### Collected data
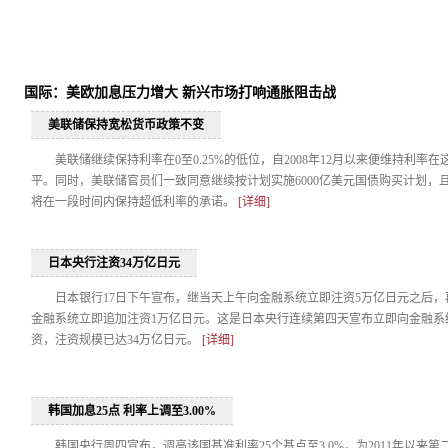
国际：美欧加息压力增大 新兴市场打响通胀阻击战
美联储保持宽松货币政策不变
美联储继续保持利率在0至0.25%的低位，自2008年12月以来便维持利率在
平。同时，美联储官员们一致同意继续按计划实施6000亿美元国债购买计划，
将在一段时间内保持超低利率的承诺。
[详细]
日本央行注资34万亿日元
日本银行17日下午宣布，继当天上午向金融系统立即注资5万亿日元之后，
金融系统立即追加注资1万亿日元。这是日本央行连续第四天宣布立即向金融系
资，注资规模已达34万亿日元。
[详细]
韩国加息25点 利率上调至3.00%
韩国央行周四宣布，调高该国基准利率25个基点至3.0%，为2011年以来第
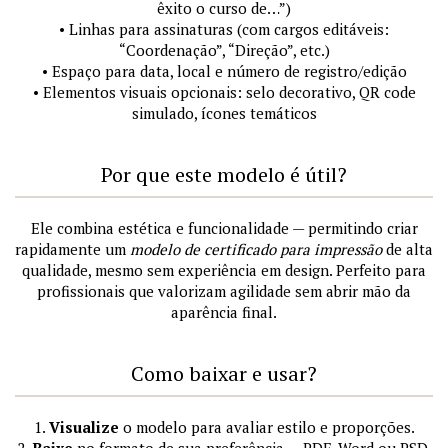
êxito o curso de…”)
• Linhas para assinaturas (com cargos editáveis:
“Coordenação”, “Direção”, etc.)
• Espaço para data, local e número de registro/edição
• Elementos visuais opcionais: selo decorativo, QR code
simulado, ícones temáticos
Por que este modelo é útil?
Ele combina estética e funcionalidade — permitindo criar
rapidamente um
modelo de certificado para impressão
de alta
qualidade, mesmo sem experiência em design. Perfeito para
profissionais que valorizam agilidade sem abrir mão da
aparência final.
Como baixar e usar?
1.
Visualize
o modelo para avaliar estilo e proporções.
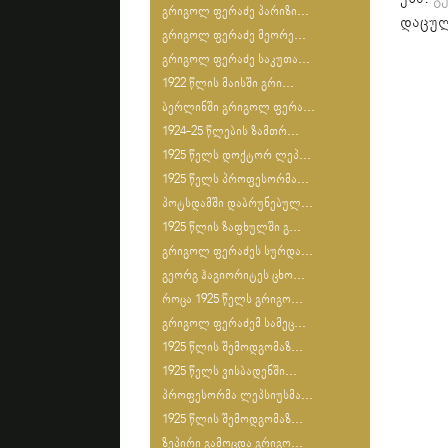
გრიგოლ ფერაძე პარიზი...
დაცულ
გრიგოლ ფერაძე მეორე...
გრიგოლ ფერაძე საკუთა...
1922 წლის მაისში გრი...
ბერლინში გრიგოლ ფერა...
1924-25 წლების ზამთრ...
1925 წელს დოქტორ ლეპ...
1925 წელს პროფესორმა...
პოტსდამში დაბრუნებულ...
1925 წლის ზაფხულში გ...
გრიგოლ ფერაძეს სურდა...
გეორგ ჰაგიორიტეს ცხო...
როცა 1925 წელს გრიგო...
გრიგოლ ფერაძემ სამეც...
1925 წლის შემოდგომაზ...
1925 წელს ვისბადენში...
პროფესორმა ლეპსიუსმა...
1925 წლის შემოდგომაზ...
ზეპირი გამოცდა გრიგო...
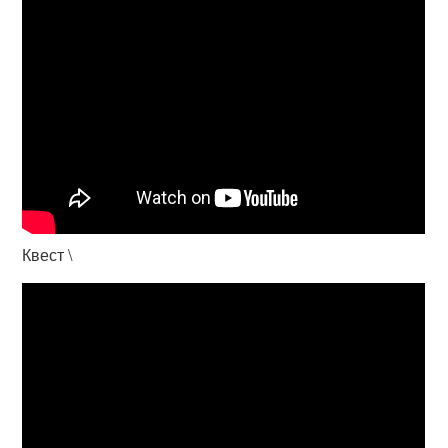
Квест \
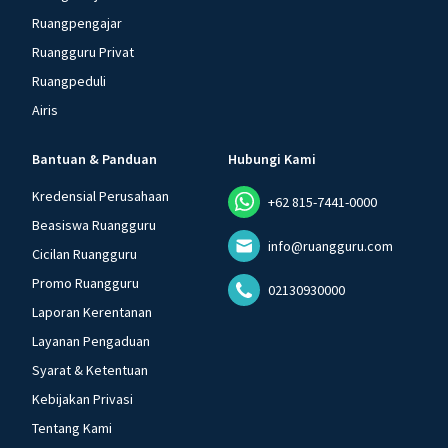
Ruangpengajar
Ruangguru Privat
Ruangpeduli
Airis
Bantuan & Panduan
Hubungi Kami
Kredensial Perusahaan
+62 815-7441-0000
Beasiswa Ruangguru
info@ruangguru.com
Cicilan Ruangguru
Promo Ruangguru
02130930000
Laporan Kerentanan
Layanan Pengaduan
Syarat & Ketentuan
Kebijakan Privasi
Tentang Kami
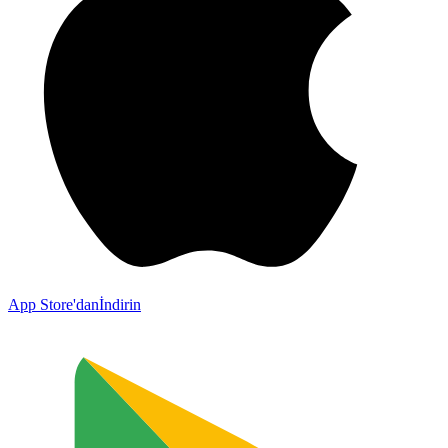
App Store'dan
İndirin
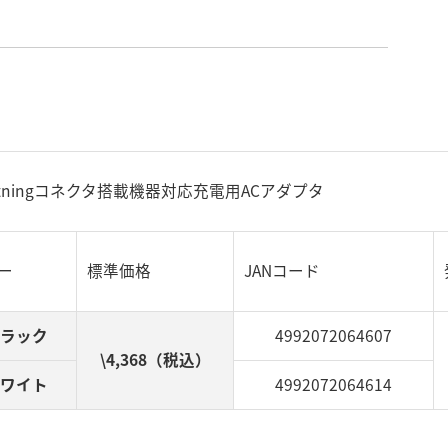
ghtningコネクタ搭載機器対応充電用ACアダプタ
標準価格
JANコード
ー
ラック
4992072064607
\4,368（税込）
ワイト
4992072064614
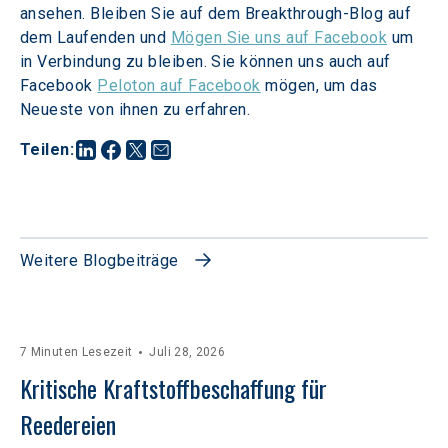
ansehen. Bleiben Sie auf dem Breakthrough-Blog auf 
dem Laufenden und 
Mögen Sie uns auf Facebook
 um 
in Verbindung zu bleiben. Sie können uns auch auf 
Facebook 
Peloton auf Facebook
 mögen, um das 
Neueste von ihnen zu erfahren.
Teilen
:
Weitere Blogbeiträge
7 Minuten Lesezeit
Juli 28, 2026
Kritische Kraftstoffbeschaffung für 
Reedereien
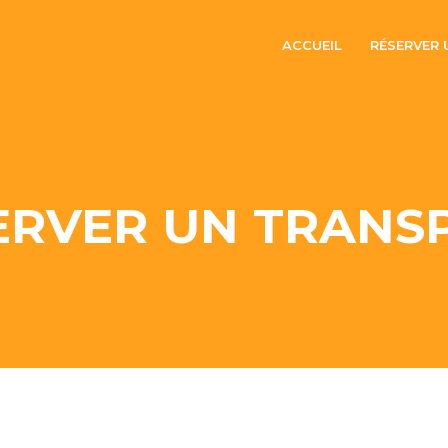
ACCUEIL
RÉSERVER
ERVER UN TRANS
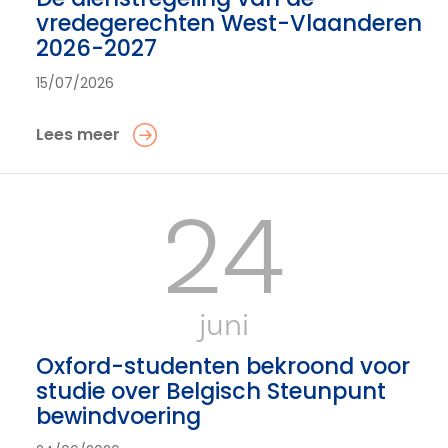
vredegerechten West-Vlaanderen
2026-2027
15/07/2026
Lees meer
24
juni
Oxford-studenten bekroond voor
studie over Belgisch Steunpunt
bewindvoering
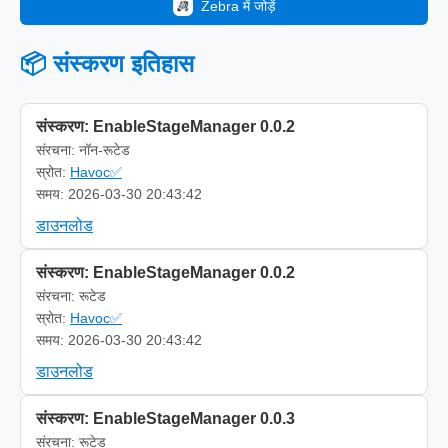
Zebra में जोड़ें
📦 संस्करण इतिहास
संस्करण: EnableStageManager 0.0.2
संरचना: नॉन-रूटेड
स्रोत:
Havoc✅
समय: 2026-03-30 20:43:42
डाउनलोड
संस्करण: EnableStageManager 0.0.2
संरचना: रूटेड
स्रोत:
Havoc✅
समय: 2026-03-30 20:43:42
डाउनलोड
संस्करण: EnableStageManager 0.0.3
संरचना: रूटेड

### Task requirements
The answer must be one number, the count of lines above that hold the word "modelo".

### Response
3